Consequently, he attaches himself with the faithfullest child-love to everything that bears an image of the place he was born in. No matter how ugly it is,—has it anything about it like Maiden Lane, or like Thames' shore? If so, it shall be painted for their sake. Hence, to the very close of life, Turner could endure ugliness which no one else, of the same sensibility, would have borne with for an instant. Dead brick walls, blank square windows, old clothes, market-womanly types of humanity—anything fishy and muddy, like Billingsgate or Hungerford Market, had great attraction for him; black barges, patched sails, and every possible condition of fog.

You will find these tolerations and affections guiding or sustaining him to the last hour of his life; the notablest of all such endurances being that of dirt. No Venetian ever draws anything foul; but Turner devoted picture after picture to the illustration of effects of dinginess, smoke, soot, dust, and dusty texture; old sides of boats, weedy roadside vegetation, dunghills, straw-yards, and all the soilings and stains of every common labour.
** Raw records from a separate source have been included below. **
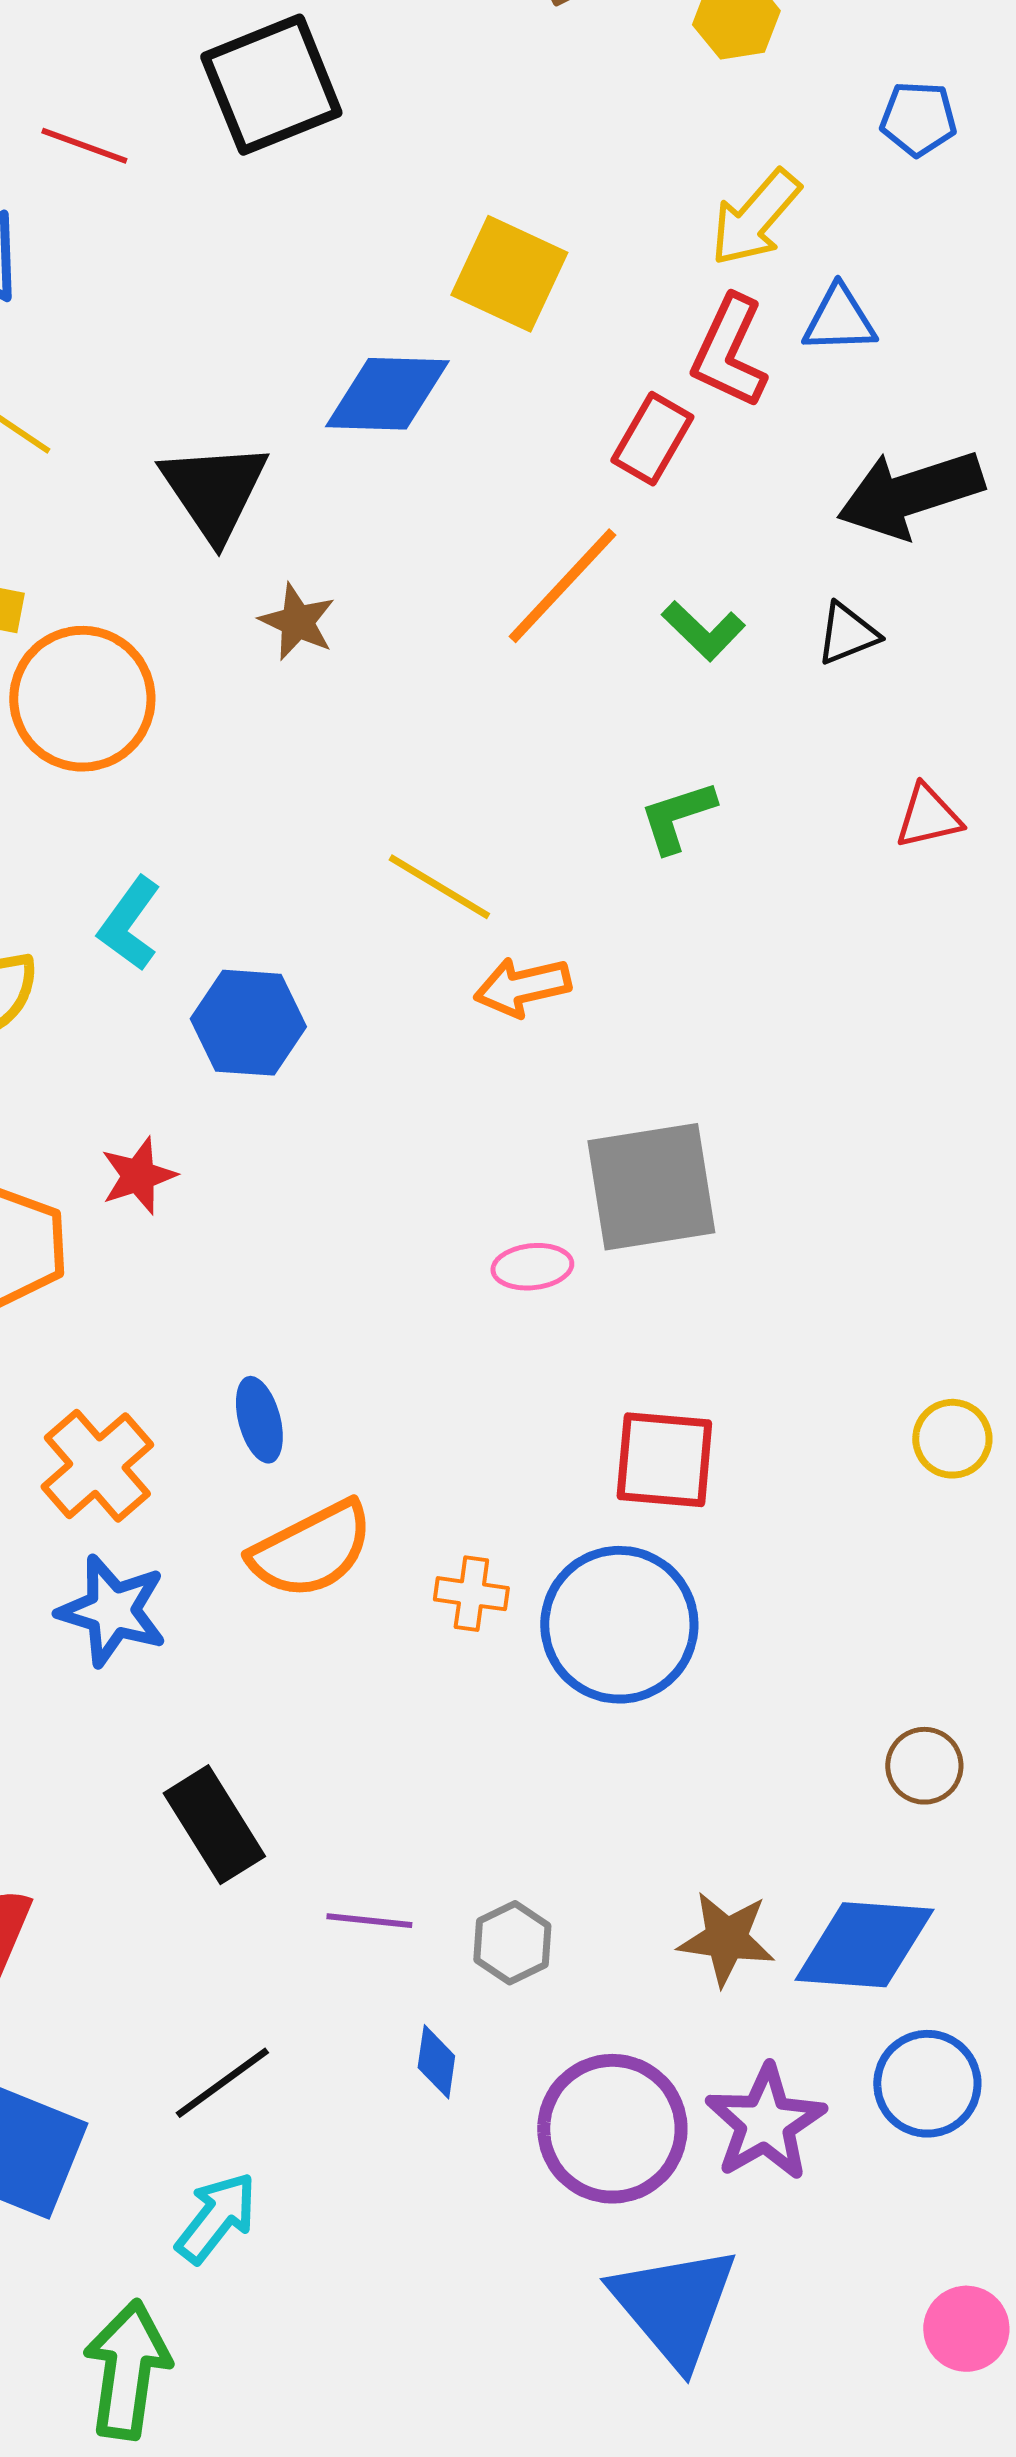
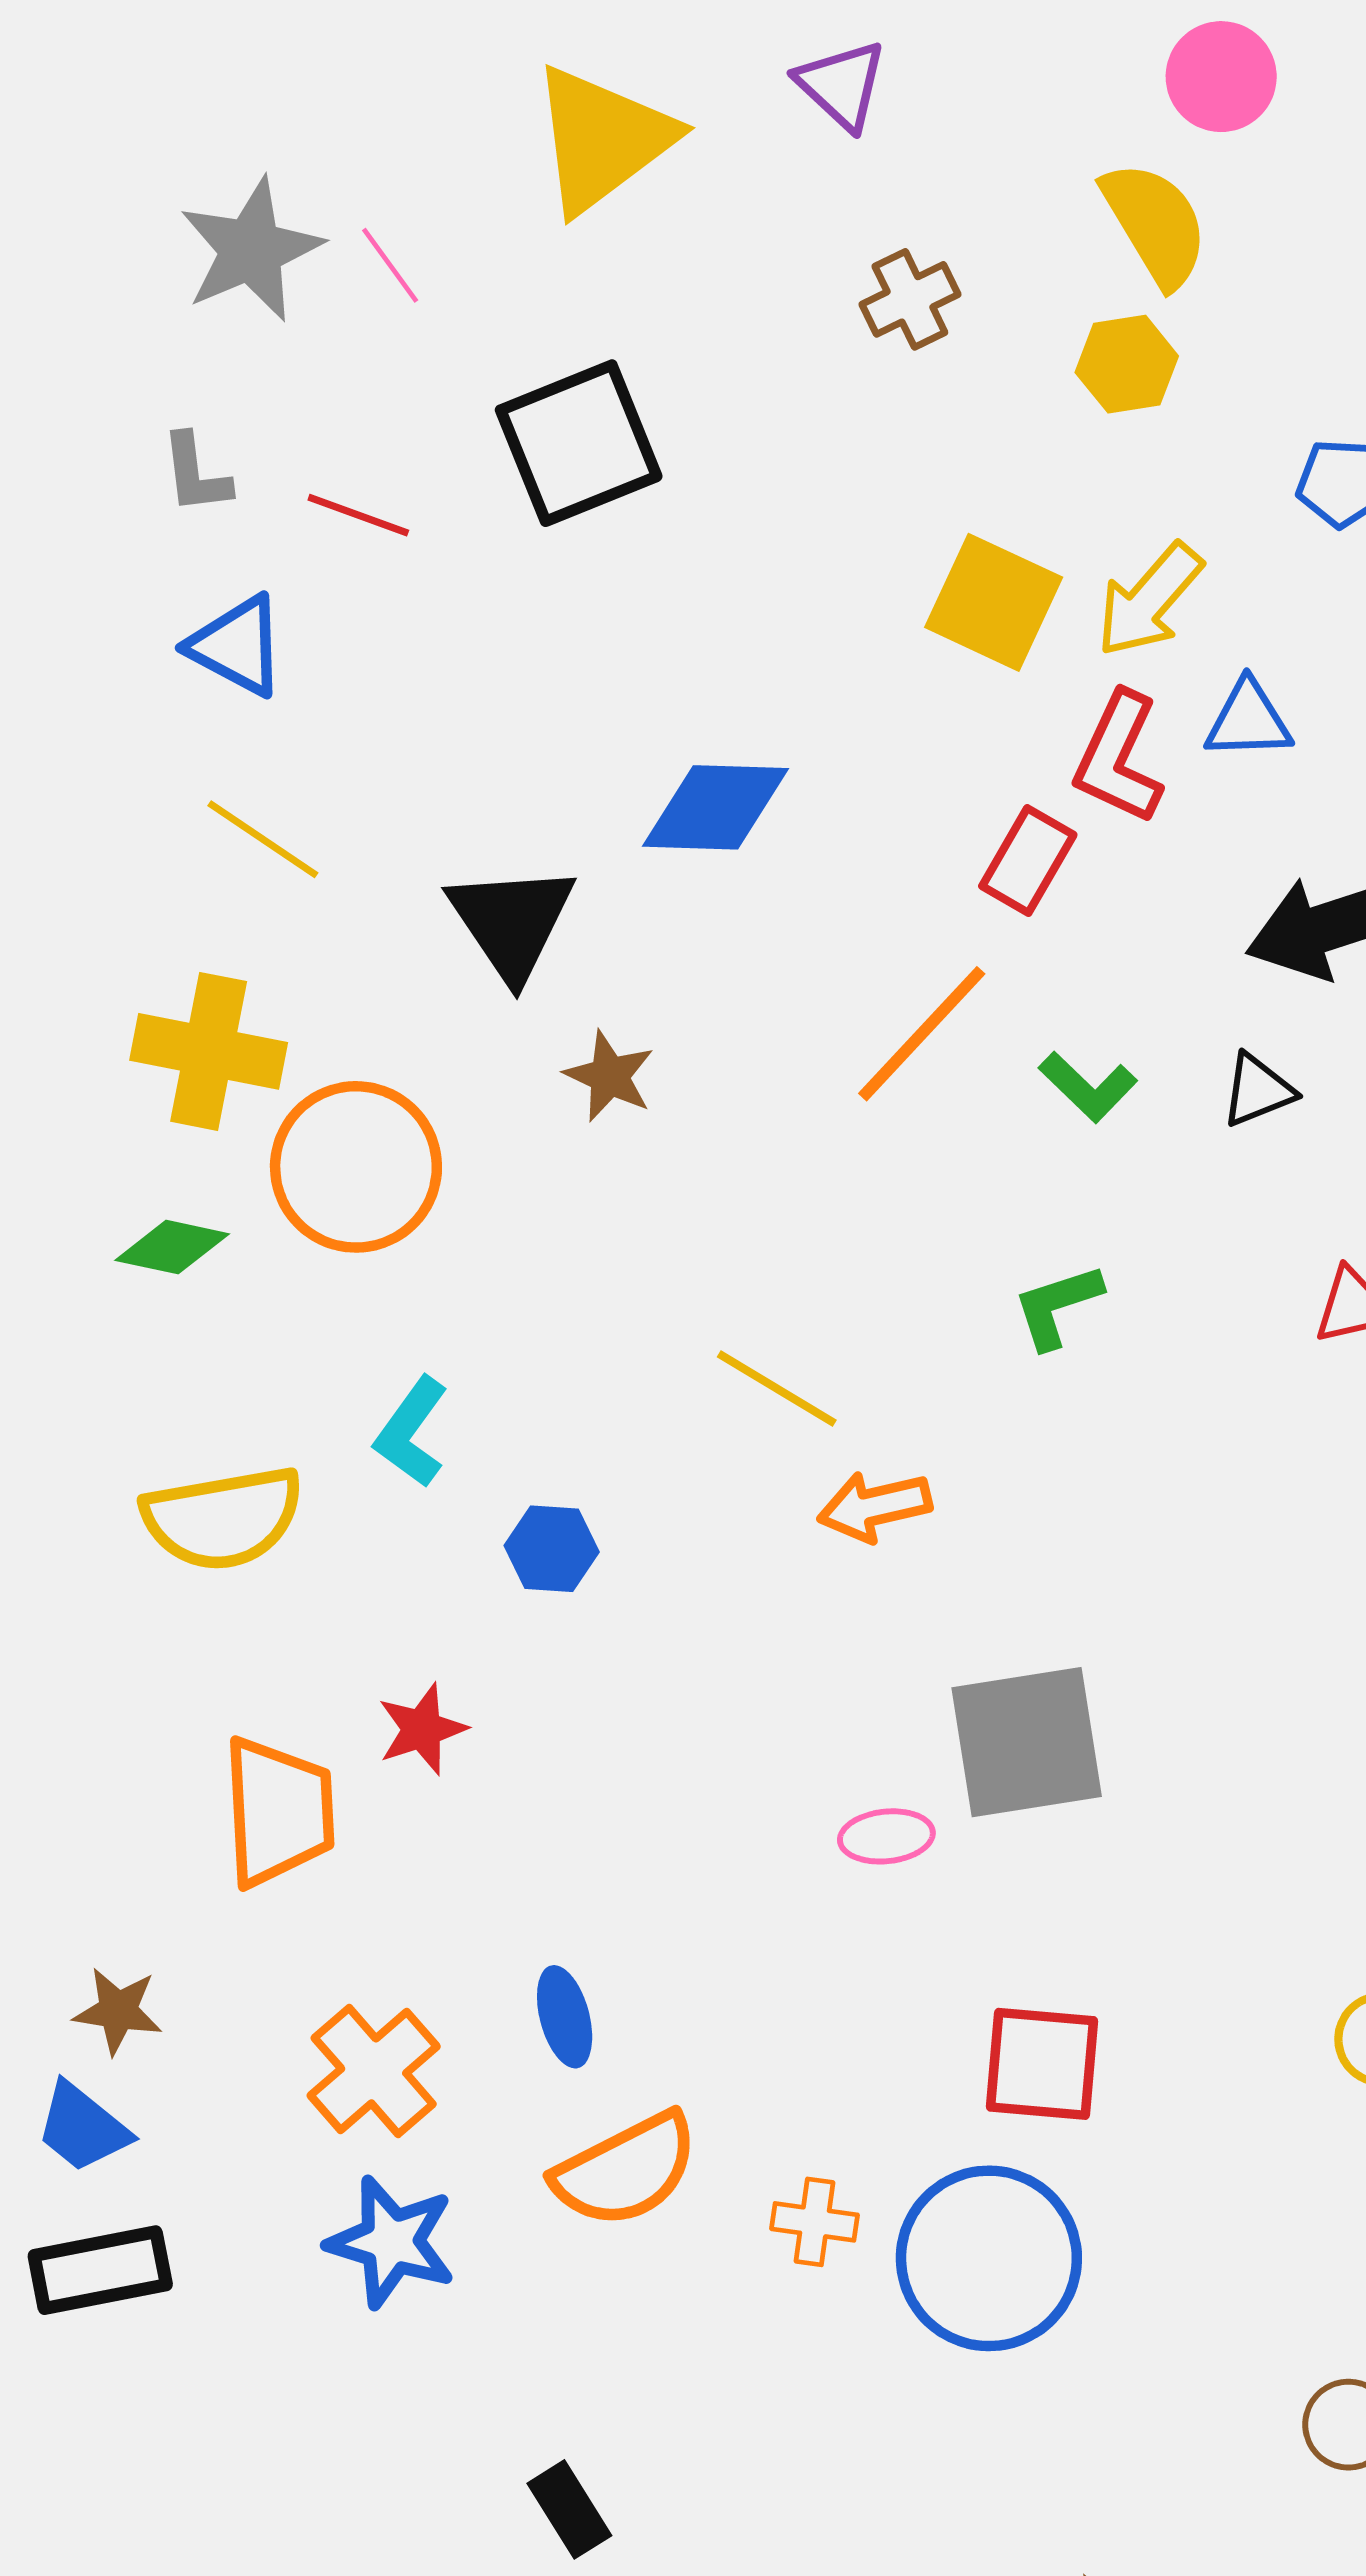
yellow square: (509, 274) -> (994, 602), moved
blue hexagon: (248, 1023) -> (552, 1549), size x0.7
black rectangle: (214, 1825) -> (569, 2509), moved, size x0.7

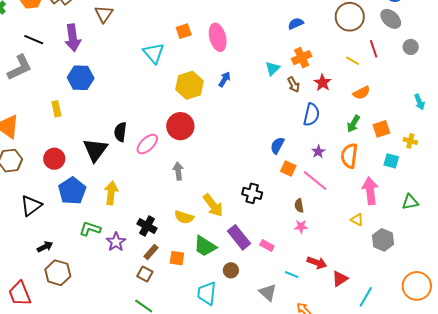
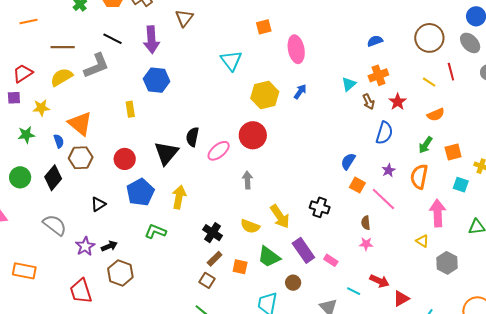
orange square: (184, 31) -> (264, 27), moved
black triangle: (31, 206) -> (98, 204), size x0.7
purple star: (116, 242) -> (85, 246), moved

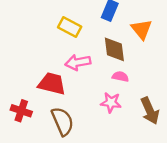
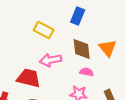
orange triangle: (142, 29) -> (108, 48), moved

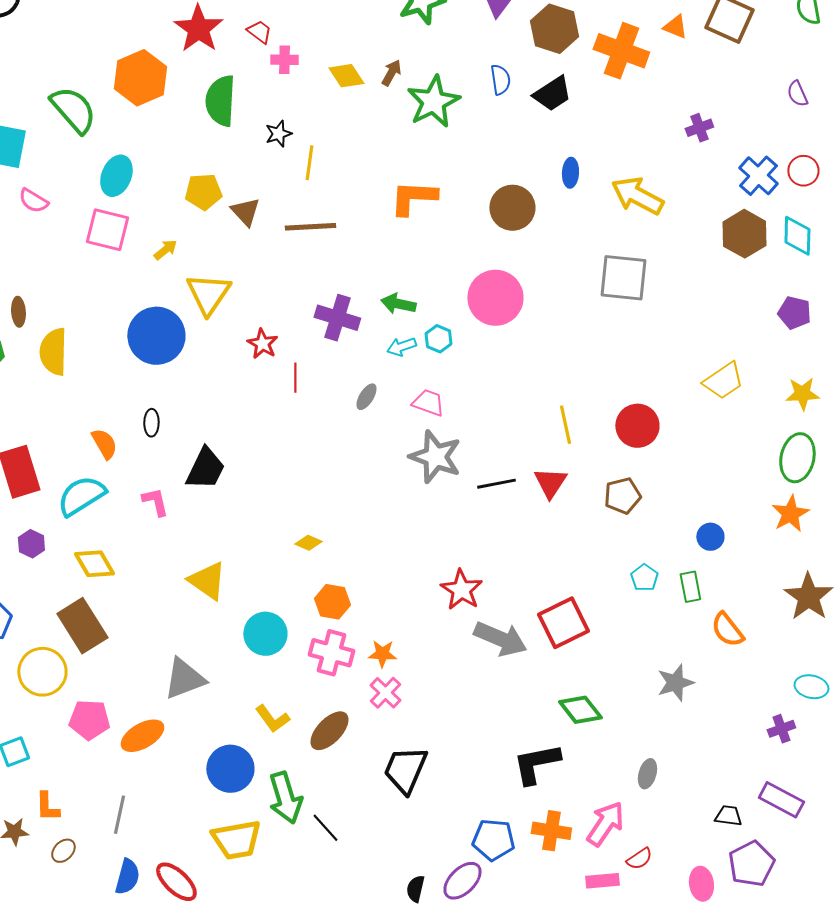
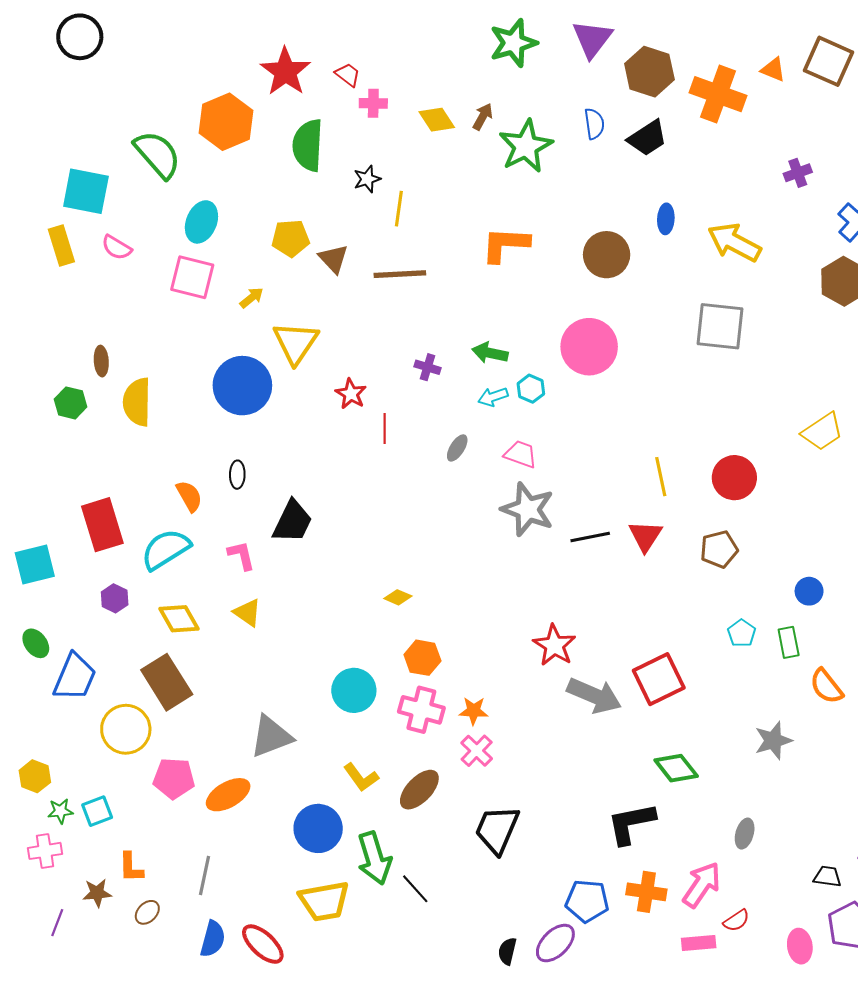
purple cross: (337, 318) -> (428, 367), size x0.6
yellow triangle: (207, 581) -> (248, 613), moved, size x0.7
And more than this, he not only could endure, but enjoyed and looked for litter, like Covent Garden wreck after the market. His pictures are often full of it, from side to side; their foregrounds differ from all others in the natural way that things have of lying about in them. Even his richest vegetation, in ideal work, is confused; and he delights in shingle, debris, and heaps of fallen stones. The last words he ever spoke to me about a picture were in gentle exultation about his St. Gothard: "that litter of stones which I endeavoured to represent."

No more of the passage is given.